WK-gangers op Tenerife, deel 3
Inmiddels begin ik al aardig vertrouwd te raken met de gehandicapte atleten die hier trainen, bijna anderhalve week verkeer ik nu in hun midden. Ik sla de trainingen gade, spreek met de atleten en begeleiders en begin langzaamaan te snappen dat gehandicapte atletiek echt niet zoveel verschilt van valide atletiek. Het gaat hier over trainen, rusten, optimale programma\'s draaien, zoals overal in topsport. De meest gehandicapte ‘moves\' die ik hier zie komen van de trainers die ook een wheelie (op je achterste wielen van je rolstoel balanceren) willen kunnen en daar hopeloos in falen. Gister hoorde ik fysiotherapeute Petra klagen over een blauwe bil die ze opliep na een val uit een rolstoel. Da\'s dus helemaal niet zo makkelijk, die wheelie.

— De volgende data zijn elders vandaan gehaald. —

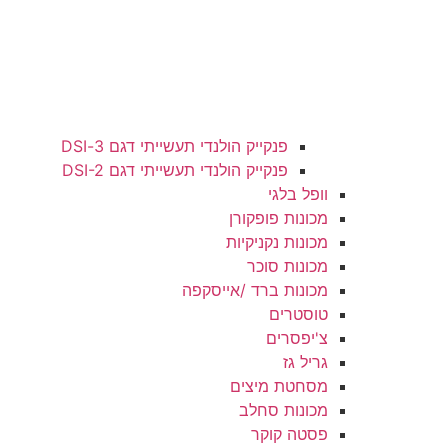
פנקייק הולנדי תעשייתי דגם 3-DSI
פנקייק הולנדי תעשייתי דגם DSI-2
וופל בלגי
מכונות פופקורן
מכונות נקניקיות
מכונות סוכר
מכונות ברד /אייסקפה
טוסטרים
צ'יפסרים
גריל גז
מסחטת מיצים
מכונות סחלב
פסטה קוקר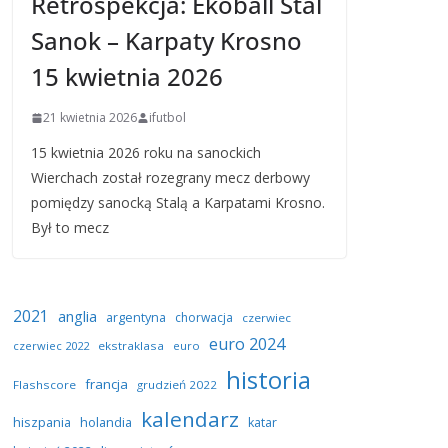
Retrospekcja: Ekoball Stal
Sanok – Karpaty Krosno
15 kwietnia 2026
21 kwietnia 2026
ifutbol
15 kwietnia 2026 roku na sanockich
Wierchach został rozegrany mecz derbowy
pomiędzy sanocką Stalą a Karpatami Krosno.
Był to mecz
2021
anglia
argentyna
chorwacja
czerwiec
euro 2024
czerwiec 2022
ekstraklasa
euro
historia
francja
Flashscore
grudzień 2022
kalendarz
hiszpania
holandia
katar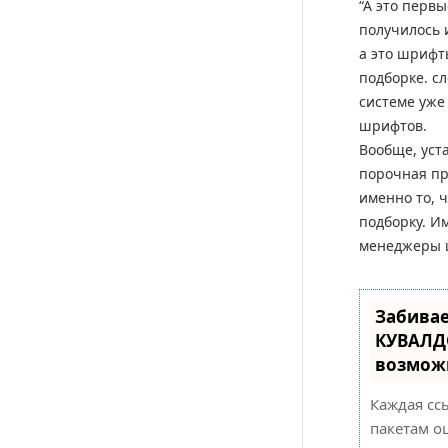
“А это первы
получилось и
а это шрифт
подборке. с
системе уже
шрифтов.
Вообще, уст
порочная пр
именно то, ч
подборку. И
менеджеры 
Забивае
КУВАЛД
возмож
Каждая сс
пакетам о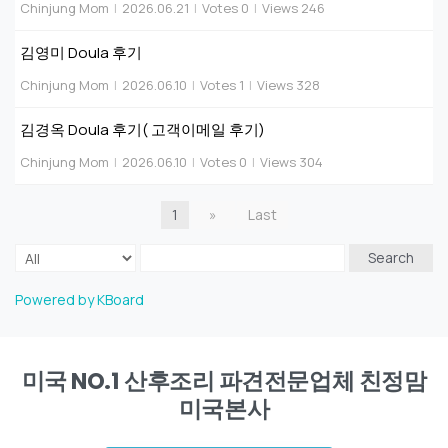
Chinjung Mom
|
2026.06.21
|
Votes 0
|
Views 246
김영미 Doula 후기
Chinjung Mom
|
2026.06.10
|
Votes 1
|
Views 328
김경옥 Doula 후기( 고객이메일 후기)
Chinjung Mom
|
2026.06.10
|
Votes 0
|
Views 304
1
»
Last
Search
Powered by KBoard
미국 NO.1 산후조리 파견전문업체 친정맘
미국본사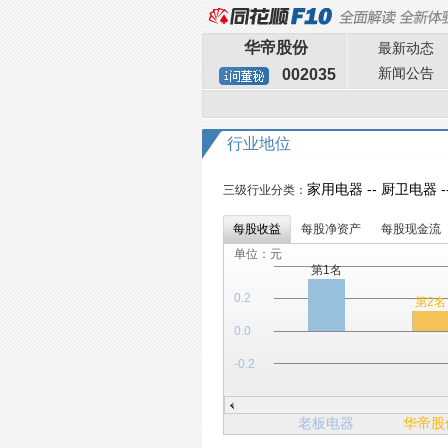
华帝股份
最新动态
新闻公告
002035
行业地位
家用电器 -- 厨卫电器 
三级行业分类：
每股收益
每股净资产
每股现金流
单位：元
第1名
0.2
第2名
0.0
-0.2
老板电器
华帝股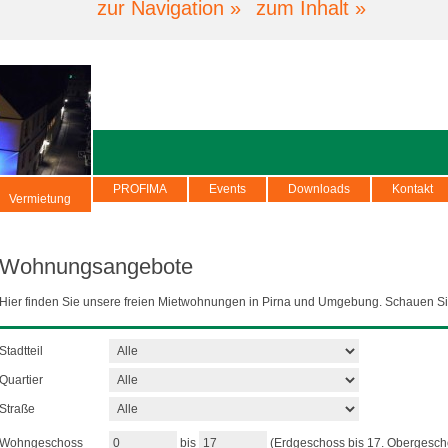
zur Navigation »
zum Inhalt »
PROFIMA
Events
Downloads
Kontakt
Vermietung
Wohnungsangebote
Hier finden Sie unsere freien Mietwohnungen in Pirna und Umgebung. Schauen Si
Stadtteil
Quartier
Straße
Wohngeschoss
bis
(Erdgeschoss bis 17. Obergesch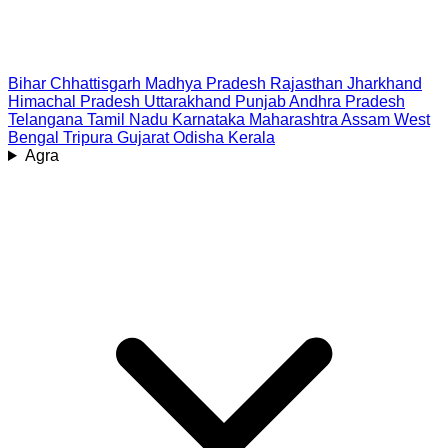
Bihar
Chhattisgarh
Madhya Pradesh
Rajasthan
Jharkhand
Himachal Pradesh
Uttarakhand
Punjab
Andhra Pradesh
Telangana
Tamil Nadu
Karnataka
Maharashtra
Assam
West
Bengal
Tripura
Gujarat
Odisha
Kerala
Agra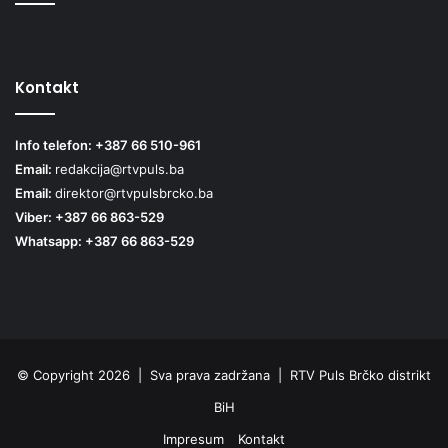
Kontakt
Info telefon: +387 66 510-961
Email:
redakcija@rtvpuls.ba
Email:
direktor@rtvpulsbrcko.ba
Viber: +387 66 863-529
Whatsapp: +387 66 863-529
© Copyright 2026 | Sva prava zadržana | RTV Puls Brčko distrikt
BiH
Impresum
Kontakt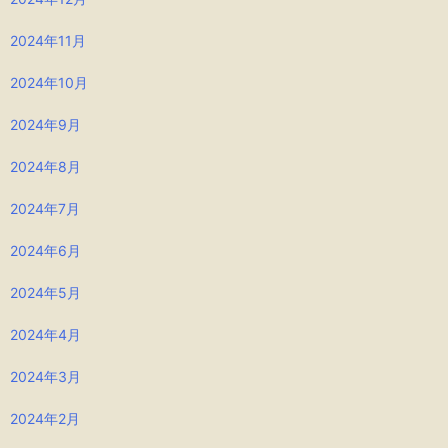
2024年11月
2024年10月
2024年9月
2024年8月
2024年7月
2024年6月
2024年5月
2024年4月
2024年3月
2024年2月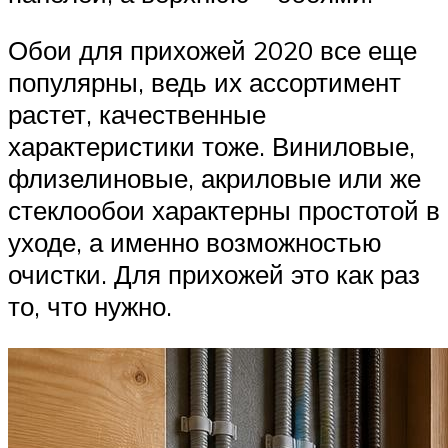
Обои для прихожей 2020 все еще
популярны, ведь их ассортимент
растет, качественные
характеристики тоже. Виниловые,
флизелиновые, акриловые или же
стеклообои характерны простотой в
уходе, а именно возможностью
очистки. Для прихожей это как раз
то, что нужно.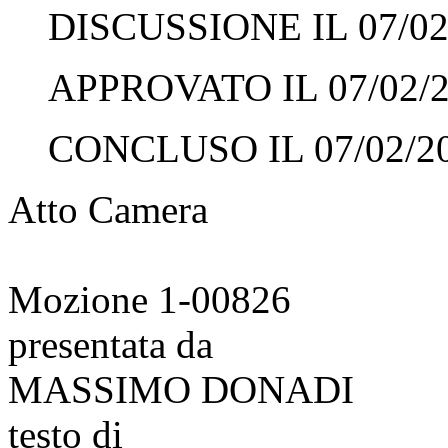
DISCUSSIONE IL 07/02
APPROVATO IL 07/02/
CONCLUSO IL 07/02/2
Atto Camera
Mozione 1-00826
presentata da
MASSIMO DONADI
testo di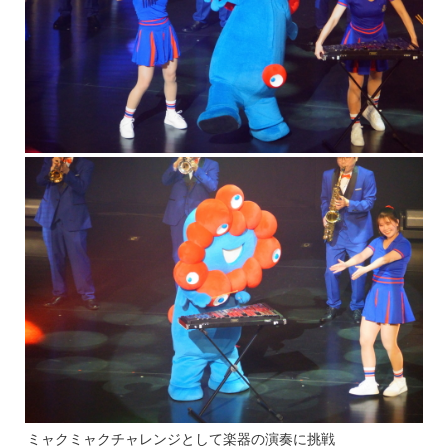
ミャクミャクチャレンジとして楽器の演奏に挑戦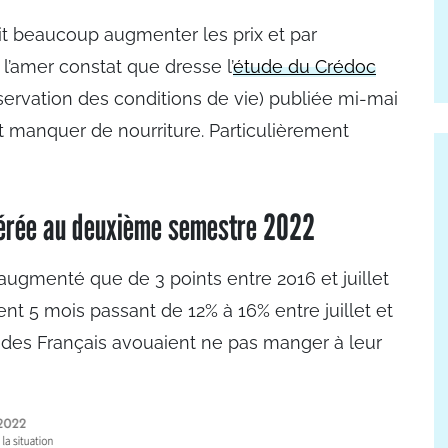
fait beaucoup augmenter les prix et par
 l’amer constat que dresse l’
étude du Crédoc
bservation des conditions de vie) publiée mi-mai
t manquer de nourriture. Particulièrement
élérée au deuxième semestre 2022
t augmenté que de 3 points entre 2016 et juillet
nt 5 mois passant de 12% à 16% entre juillet et
des Français avouaient ne pas manger à leur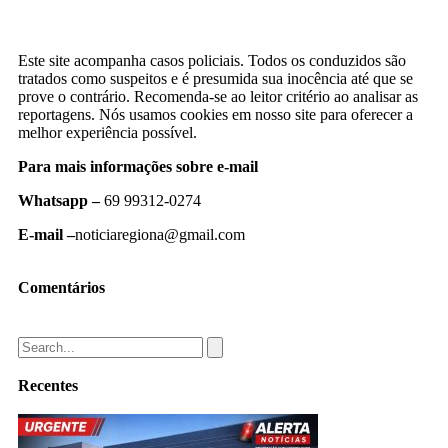
Este site acompanha casos policiais. Todos os conduzidos são
tratados como suspeitos e é presumida sua inocência até que se
prove o contrário. Recomenda-se ao leitor critério ao analisar as
reportagens. Nós usamos cookies em nosso site para oferecer a
melhor experiência possível.
Para mais informações sobre e-mail
Whatsapp –
69 99312-0274
E-mail –
noticiaregiona@gmail.com
Comentários
Recentes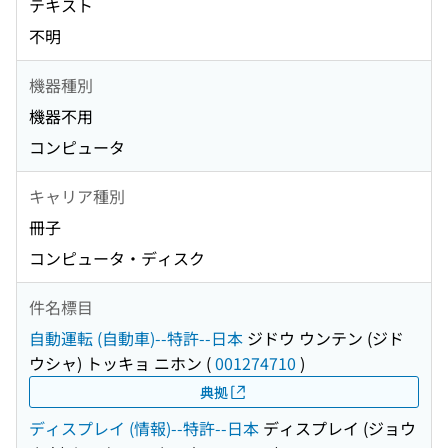
テキスト
不明
機器種別
機器不用
コンピュータ
キャリア種別
冊子
コンピュータ・ディスク
件名標目
自動運転 (自動車)--特許--日本
ジドウ ウンテン (ジド
ウシャ) トッキョ ニホン
(
001274710
)
典拠
ディスプレイ (情報)--特許--日本
ディスプレイ (ジョウ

Omdat ik een klein beetje bij de groep ga horen, mag ik mee uit eten vanavond. Ik zie de groep al van verre aankomen, de vier rolstoelers met een rotgang voorop, ze jagen de toeristen schrik aan met hun enorme snelheden (ik schat tussen de 30 en 35 km/uur) op de aflopende boulevard. Als we bij het restaurant aankomen stappen Bart, Stefan en Henk uit hun rolstoel, parkeren hem netjes aan de zijkant en wandelen naar hun plaats. Ik kan daar toch niet aan wennen, ze kunnen lopen! Waarom gaan ze dan zitten! Sippend aan een cola light legt Stefan me uit: \"ik ben een aantal weken te vroeg geboren en bij de geboorte is er een zuurstoftekort opgetreden. Het gevolg is een hersen/zenuwbeschadiging, met een engelse term officieel cerebral palsy geheten. Ik kan nog wel lopen maar heel beperkt, ook heb ik last met het controleren van mijn spieren, dat zij zogenaamde spasmen\".
Ik vraag me af waarom Henk en Bart veel beter kunnen lopen dan Stefan, terwijl ze toch qua atletiek in dezelfde handicap klasse uitkomen. Henk: \"in de klasse waarin wij zitten, T34, is een voorwaarde dat je aan alle ledematen spastisch bent. Bij Stefan zit het meer in zijn benen, bij ons meer in de armen en het gezicht. Maar het is wel vergelijkbaar\". Het lijkt mij maar lastig om te bepalen, hoe spastisch iemand is en dus in welke klasse hij moet zitten. \"Ja,\" vult Bart aan, \"en daar komt nog bij dat spasten, zoals wij onszelf noemen, ontzettend veel baat hebben bij krachttraining. Door vergroten van de spiermassa krijgen we meer controle verminderderen de spasmen. In het ergste geval kom je dan in een andere, minder zware, handicapklasse te zitten. Omdat je zo hard hebt getraind\".
Dat moet ik even op me in laten werken: je traint hard, wordt beter, misschien wel de beste en dan kom je opeens in een andere klasse met andere records en limieten? Wheelcoach Agnes snapt mijn verwarring: \"het is best lastig, want in bijvoorbeeld de klasse van Kenny, waar dwarsleasies vooral plaatshebben, rijden ze enorm veel harder. Het is ongunstig voor een spast daar in te geraken\". Dus, dan maar minder hard trainen, denk ik hardop. Die opmerking ontlokt een hoop tumult bij de drie spastische atleten: \"echt niet! Zo hard mogelijk knallen, dat is het doel\". Lachend heffen we het glas (cola light) op zo hard mogelijk knallen. Hier, en straks op het WK in januari.